Поторапливаясь, насколько мог, он шел по тропинке. Продолжая тащить Любу и всю сцену на спине, как битком набитый мешок. Но вскоре дорогу ему непреодолимо преградило упавшее дерево. (Ни перепрыгнуть из-за гипса, ни обойти – с двух сторон крутые склоны.) Присел на ствол, обтер разгоряченный лоб. Садясь, он уменьшился, приблизился к земле: бороздки, еле заметные дырочки… Она могла впитать в себя все безвозвратно, и наши мелкие страсти. Он придаст все плохое земле, пусть наверху все будет чисто. Круг тишины и самопожертвование этой земли – ничто другое не постоянно. Только постоянное – носитель земных значений. Истина не откликается, она ждет, чтобы ее заметили. Вины вне тебя нет (никто не ответствен за его встречу с неразвитыми душами этих людей, за его неустойчивость и слабость). Вина – это привилегия человека – путь к постоянному.
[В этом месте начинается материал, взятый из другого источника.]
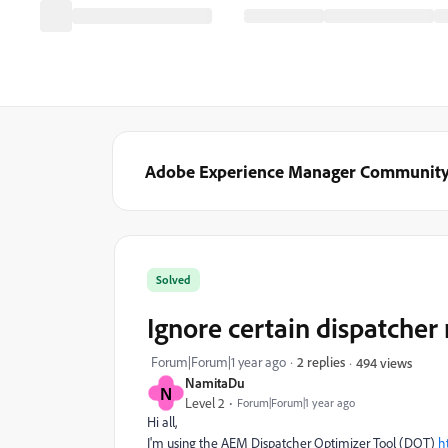
Adobe Experience Manager Communit
Solved
Ignore certain dispatcher 
Forum|Forum|1 year ago
2 replies
494 views
NamitaDu
N
Level 2
Forum|Forum|1 year ago
Hi all,
I'm using the AEM Dispatcher Optimizer Tool (DOT)
h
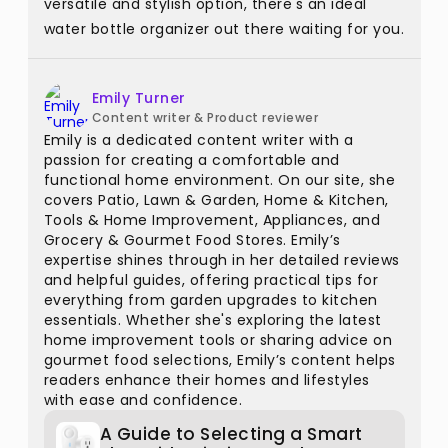
versatile and stylish option, there's an ideal
water bottle organizer out there waiting for you.
Emily Turner
Content writer & Product reviewer
Emily is a dedicated content writer with a
passion for creating a comfortable and
functional home environment. On our site, she
covers Patio, Lawn & Garden, Home & Kitchen,
Tools & Home Improvement, Appliances, and
Grocery & Gourmet Food Stores. Emily’s
expertise shines through in her detailed reviews
and helpful guides, offering practical tips for
everything from garden upgrades to kitchen
essentials. Whether she's exploring the latest
home improvement tools or sharing advice on
gourmet food selections, Emily’s content helps
readers enhance their homes and lifestyles
with ease and confidence.
A Guide to Selecting a Smart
Поможет ли он Любе и Стефану, если позволит, чтобы их злые чувства овладели им самим? Нет, разумеется. Он не покинет дом, останется. Примет несправедливость спокойно, и в один прекрасный день вина проснется и в них. Матей поднялся очень медленно, все еще охваченный страхом… Где Люба, сетчатый забор, та вторая женщина?.. Картина исчезла. Наконец-то. Теперь постоянное казалось единственно реальным. Слышал ли он, на самом деле, те слова? Прятался ли за кустом? Случаются ли в действительности такие вещи? Вся сцена выглядела искусственной, просто нарочитой. (Злая сила словно отправила его сознание в какой-то мнимый мир, заставляя принять фантазии за правду!)
Нереальнее всего было его поведение. Не прятаться, а, услышав только несколько слов, спросить немедленно: „почему вы так думаете, что я вам сделал?".. – вот что было бы естественно. „Вот тогда это соответствовало бы моим теперешним чувствам." Наверное, только то, что естественно, – настоящее.
Когда вернулся домой, нашел на кухонном столе хлеб и два кулька с продуктами.
21
Чудесная погода, несколько дней ни облачка на небе.
С тех пор, как земля вобрала в себя его недобрые мысли, мост между тишиной и остальным видимым миром снова пролег через сердце Матея. И когда однажды, возвращаясь с прогулки, увидал хозяина, испытал безграничное дружелюбие.
– О!.. – Стефан почему-то удивился, – у тебя хороший вид…На пользу тебе жизнь в моем доме.
– Это верно. Чувствую себя превосходно.
(Взял это обобщающее, широкое слово из романов, чтобы вытащить Стефана из кошмара поисков извести и кирпича.)
– Хорошо тебе, правда? Ты будешь жить сто лет. Не то что мы, все хлопочем о стройматериалах, о мастерах, о деньгах… Наверх даже не поднимешься, чтобы комнату посмотреть, не интересуешься. Хоть из уважения ко мне заглянул бы, ведь я строил… И к деньгам, что даешь мне. Дай бог, не обманываешь нас. А то, может, прикидываешься беззаботным, чтобы подразнить нас?
– Нет, хозяин, я, и в правду, беззаботный, – сказал режиссер, несколько заупрямившись.
– Откуда мне знать? У вас, артистов, кажись, все наоборот… Другие прикидываются, что денег нет, а забот много, чтобы люди жалели и не завидовали, а ты и твои всегда хвалитесь. Вызов бросаете… Я с тобой совсем запутался, но, что верно, то верно, выглядишь неплохо: цвет лица изменился, глаза – как у героя с памятника…
– Нервы у меня здесь окрепли – вот и все.